### Exercise prompt
Output the complete listing exactly, please, and keep the pictures out of it.

### Information given

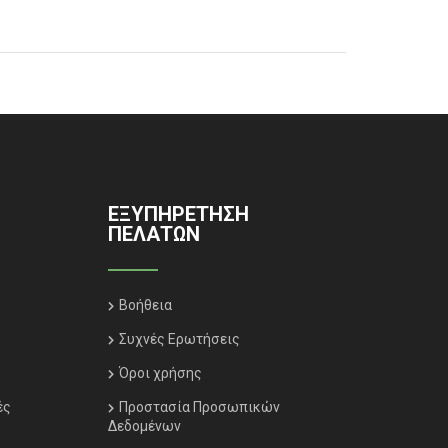
ΕΞΥΠΗΡΈΤΗΣΗ
ΠΕΛΑΤΏΝ
Βοήθεια
Συχνές Ερωτήσεις
Όροι χρήσης
ές
Προστασία Προσωπικών
Δεδομένων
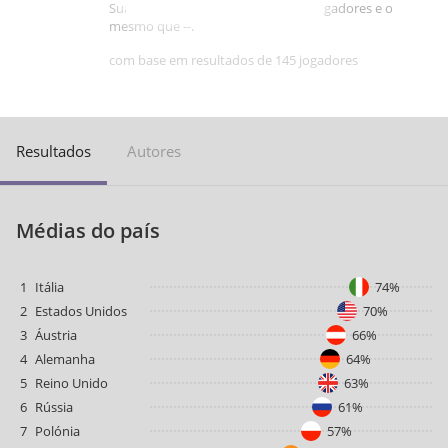
Sua pontuação é melhor que -- de jogadores e o
mesmo que --.
com base em resultados de 145 jogadores
Resultados
Autores
Médias do país
1
Itália
74%
2
Estados Unidos
70%
3
Áustria
66%
4
Alemanha
64%
5
Reino Unido
63%
6
Rússia
61%
7
Polónia
57%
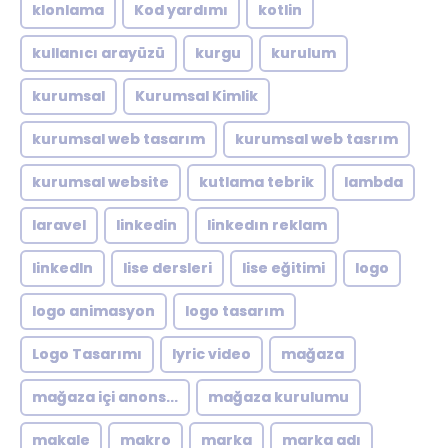
klonlama
Kod yardımı
kotlin
kullanıcı arayüzü
kurgu
kurulum
kurumsal
Kurumsal Kimlik
kurumsal web tasarım
kurumsal web tasrım
kurumsal website
kutlama tebrik
lambda
laravel
linkedin
linkedın reklam
linkedln
lise dersleri
lise eğitimi
logo
logo animasyon
logo tasarım
Logo Tasarımı
lyric video
mağaza
mağaza içi anons...
mağaza kurulumu
makale
makro
marka
marka adı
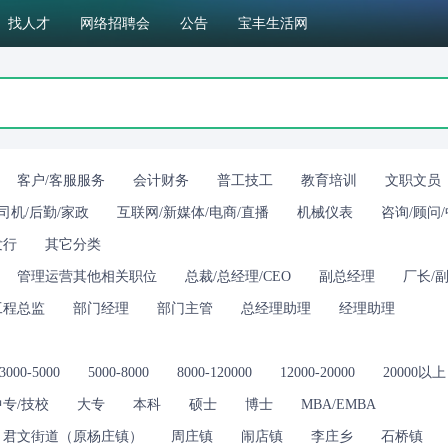
找人才
网络招聘会
公告
宝丰生活网
客户/客服服务
会计财务
普工技工
教育培训
文职文员
司机/后勤/家政
互联网/新媒体/电商/直播
机械仪表
咨询/顾问
发行
其它分类
管理运营其他相关职位
总裁/总经理/CEO
副总经理
厂长/
工程总监
部门经理
部门主管
总经理助理
经理助理
3000-5000
5000-8000
8000-120000
12000-20000
20000以上
中专/技校
大专
本科
硕士
博士
MBA/EMBA
君文街道（原杨庄镇）
周庄镇
闹店镇
李庄乡
石桥镇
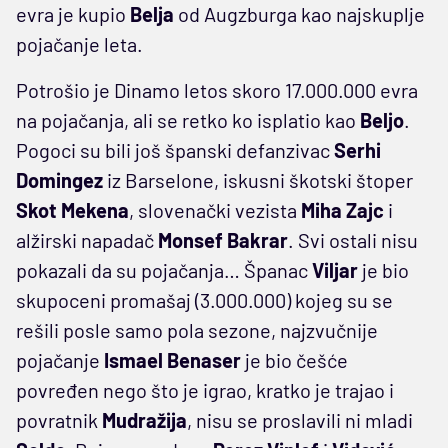
evra je kupio
Belja
od Augzburga kao najskuplje
pojačanje leta.
Potrošio je Dinamo letos skoro 17.000.000 evra
na pojačanja, ali se retko ko isplatio kao
Beljo
.
Pogoci su bili još španski defanzivac
Serhi
Domingez
iz Barselone, iskusni škotski štoper
Skot
Mekena
, slovenački vezista
Miha
Zajc
i
alžirski napadač
Monsef
Bakrar
. Svi ostali nisu
pokazali da su pojačanja… Španac
Viljar
je bio
skupoceni promašaj (3.000.000) kojeg su se
rešili posle samo pola sezone, najzvučnije
pojačanje
Ismael
Benaser
je bio češće
povređen nego što je igrao, kratko je trajao i
povratnik
Mudražija
, nisu se proslavili ni mladi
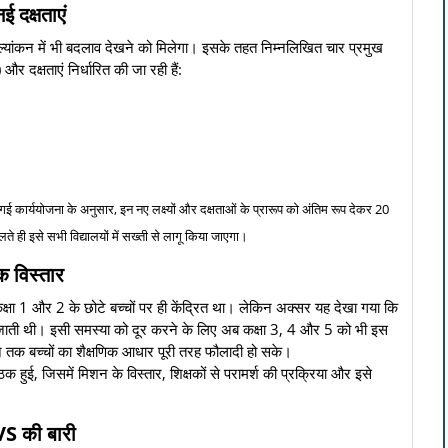
ई दक्षताएं
ूल्यांकन में भी बदलाव देखने को मिलेगा। इसके तहत निम्नलिखित चार प्रमुख
दक्षताएं निर्धारित की जा रही हैं:
की गई कार्ययोजना के अनुसार, इन नए लक्ष्यों और दक्षताओं के प्रारूप को अंतिम रूप देकर 20
ही इसे सभी विद्यालयों में सख्ती से लागू किया जाएगा।
क विस्तार
्षा 1 और 2 के छोटे बच्चों पर ही केंद्रित था। लेकिन अक्सर यह देखा गया कि
ट जाती थी। इसी समस्या को दूर करने के लिए अब कक्षा 3, 4 और 5 को भी इस
े तक बच्चों का शैक्षणिक आधार पूरी तरह फौलादी हो सके।
ठक हुई, जिसमें मिशन के विस्तार, शिक्षकों से परामर्श की प्रक्रिया और इसे
VS की बारी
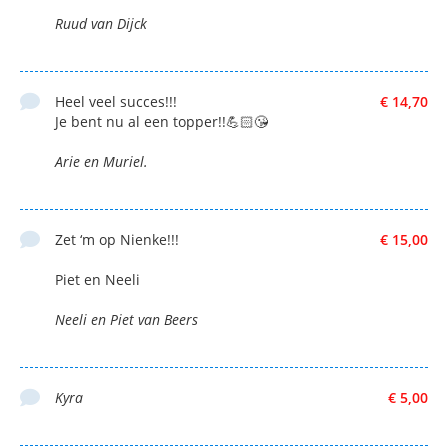
Ruud van Dijck
Heel veel succes!!!
€ 14,70
Je bent nu al een topper!!💪🏻😘
Arie en Muriel.
Zet ‘m op Nienke!!!
€ 15,00
Piet en Neeli
Neeli en Piet van Beers
Kyra
€ 5,00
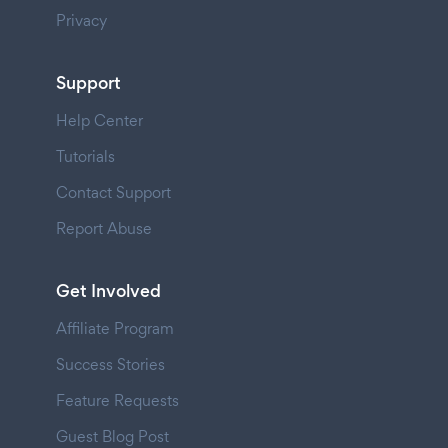
Privacy
Support
Help Center
Tutorials
Contact Support
Report Abuse
Get Involved
Affiliate Program
Success Stories
Feature Requests
Guest Blog Post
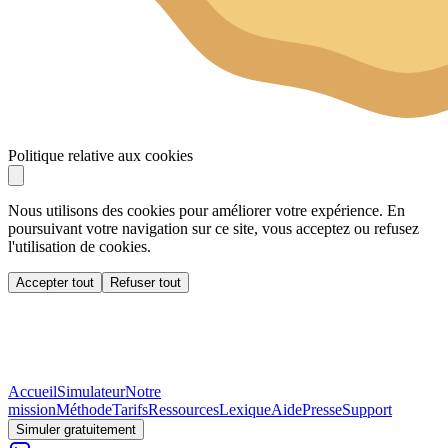
Politique relative aux cookies
Nous utilisons des cookies pour améliorer votre expérience. En
poursuivant votre navigation sur ce site, vous acceptez ou refusez
l'utilisation de cookies.
Accepter tout
Refuser tout
Accueil
Simulateur
Notre
mission
Méthode
Tarifs
Ressources
Lexique
Aide
Presse
Support
Simuler gratuitement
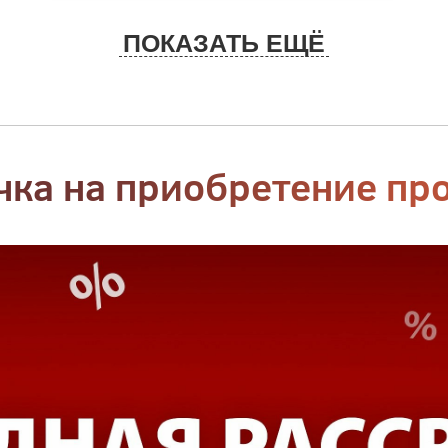
ПОКАЗАТЬ ЕЩЁ
чка на приобретение пр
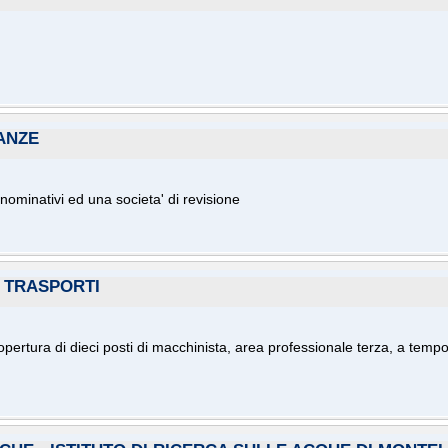
NANZE
nominativi ed una societa' di revisione
I TRASPORTI
a copertura di dieci posti di macchinista, area professionale terza, a te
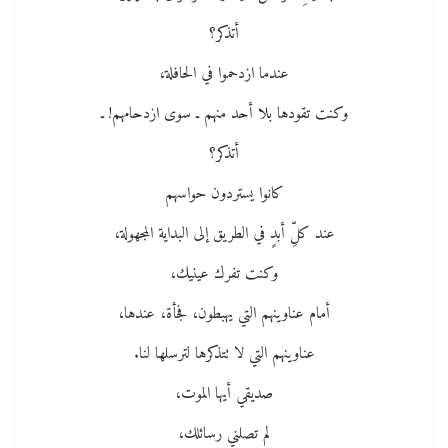
أتذكر؟
عندما ازدحموا في الحافلة،
وكنت تقودها بلا أحد منهم ـ سوى ازدحامهم! ـ
أتذكر؟
كانوا يستردون حواسهم
عند كلِّ أبدٍ في الطريق إلى البداية المجهولة،
وكنت تفرك عينيك،
أمام عناوينهم التي يهبطون، فجأة، عندها،
عناوينهم التي لا تتذكرها لترسلها لنا.
صديقي أيها الموت،
لم تصلني رسائلك،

### Response to the exercise
ΕΞΥΠΗΡΈΤΗΣΗ
ΠΕΛΑΤΏΝ
Βοήθεια
Συχνές Ερωτήσεις
Όροι χρήσης
ές
Προστασία Προσωπικών
Δεδομένων
Sua pontuação é melhor que -- de jogadores e o
mesmo que --.
com base em resultados de 145 jogadores
Resultados
Autores
Médias do país
1
Itália
74%
2
Estados Unidos
70%
3
Áustria
66%
4
Alemanha
64%
5
Reino Unido
63%
6
Rússia
61%
7
Polónia
57%
klonlama
Kod yardımı
kotlin
kullanıcı arayüzü
kurgu
kurulum
kurumsal
Kurumsal Kimlik
kurumsal web tasarım
kurumsal web tasrım
kurumsal website
kutlama tebrik
lambda
laravel
linkedin
linkedın reklam
linkedln
lise dersleri
lise eğitimi
logo
logo animasyon
logo tasarım
Logo Tasarımı
lyric video
mağaza
mağaza içi anons...
mağaza kurulumu
makale
makro
marka
marka adı
找人才
网络招聘会
公告
宝丰生活网
客户/客服服务
会计财务
普工技工
教育培训
文职文员
司机/后勤/家政
互联网/新媒体/电商/直播
机械仪表
咨询/顾问
发行
其它分类
管理运营其他相关职位
总裁/总经理/CEO
副总经理
厂长/
工程总监
部门经理
部门主管
总经理助理
经理助理
3000-5000
5000-8000
8000-120000
12000-20000
20000以上
中专/技校
大专
本科
硕士
博士
MBA/EMBA
君文街道（原杨庄镇）
周庄镇
闹店镇
李庄乡
石桥镇
evra je kupio
Belja
od Augzburga kao najskuplje
pojačanje leta.
Potrošio je Dinamo letos skoro 17.000.000 evra
na pojačanja, ali se retko ko isplatio kao
Beljo
.
Pogoci su bili još španski defanzivac
Serhi
Domingez
iz Barselone, iskusni škotski štoper
Skot
Mekena
, slovenački vezista
Miha
Zajc
i
alžirski napadač
Monsef
Bakrar
. Svi ostali nisu
pokazali da su pojačanja… Španac
Viljar
je bio
skupoceni promašaj (3.000.000) kojeg su se
rešili posle samo pola sezone, najzvučnije
pojačanje
Ismael
Benaser
je bio češće
povređen nego što je igrao, kratko je trajao i
povratnik
Mudražija
, nisu se proslavili ni mladi
ई दक्षताएं
ूल्यांकन में भी बदलाव देखने को मिलेगा। इसके तहत निम्नलिखित चार प्रमुख
दक्षताएं निर्धारित की जा रही हैं:
की गई कार्ययोजना के अनुसार, इन नए लक्ष्यों और दक्षताओं के प्रारूप को अंतिम रूप देकर 20
ही इसे सभी विद्यालयों में सख्ती से लागू किया जाएगा।
क विस्तार
्षा 1 और 2 के छोटे बच्चों पर ही केंद्रित था। लेकिन अक्सर यह देखा गया कि
ट जाती थी। इसी समस्या को दूर करने के लिए अब कक्षा 3, 4 और 5 को भी इस
े तक बच्चों का शैक्षणिक आधार पूरी तरह फौलादी हो सके।
ठक हुई, जिसमें मिशन के विस्तार, शिक्षकों से परामर्श की प्रक्रिया और इसे
VS की बारी
Ruud van Dijck
Heel veel succes!!!
€ 14,70
Je bent nu al een topper!!💪🏻😘
Arie en Muriel.
Zet ‘m op Nienke!!!
€ 15,00
Piet en Neeli
Neeli en Piet van Beers
Kyra
€ 5,00
Privacy
Support
Help Center
Tutorials
Contact Support
Report Abuse
Get Involved
Affiliate Program
Success Stories
Feature Requests
Guest Blog Post
Politique relative aux cookies
Nous utilisons des cookies pour améliorer votre expérience. En
poursuivant votre navigation sur ce site, vous acceptez ou refusez
l'utilisation de cookies.
Accepter tout
Refuser tout
Accueil
Simulateur
Notre
mission
Méthode
Tarifs
Ressources
Lexique
Aide
Presse
Support
Simuler gratuitement
ПОКАЗАТЬ ЕЩЁ
чка на приобретение пр
NANZE
nominativi ed una societa' di revisione
I TRASPORTI
a copertura di dieci posti di macchinista, area professionale terza, a te
أتذكر؟
عندما ازدحموا في الحافلة،
وكنت تقودها بلا أحد منهم ـ سوى ازدحامهم! ـ
أتذكر؟
كانوا يستردون حواسهم
عند كلِّ أبدٍ في الطريق إلى البداية المجهولة،
وكنت تفرك عينيك،
أمام عناوينهم التي يهبطون، فجأة، عندها،
عناوينهم التي لا تتذكرها لترسلها لنا.
صديقي أيها الموت،
لم تصلني رسائلك،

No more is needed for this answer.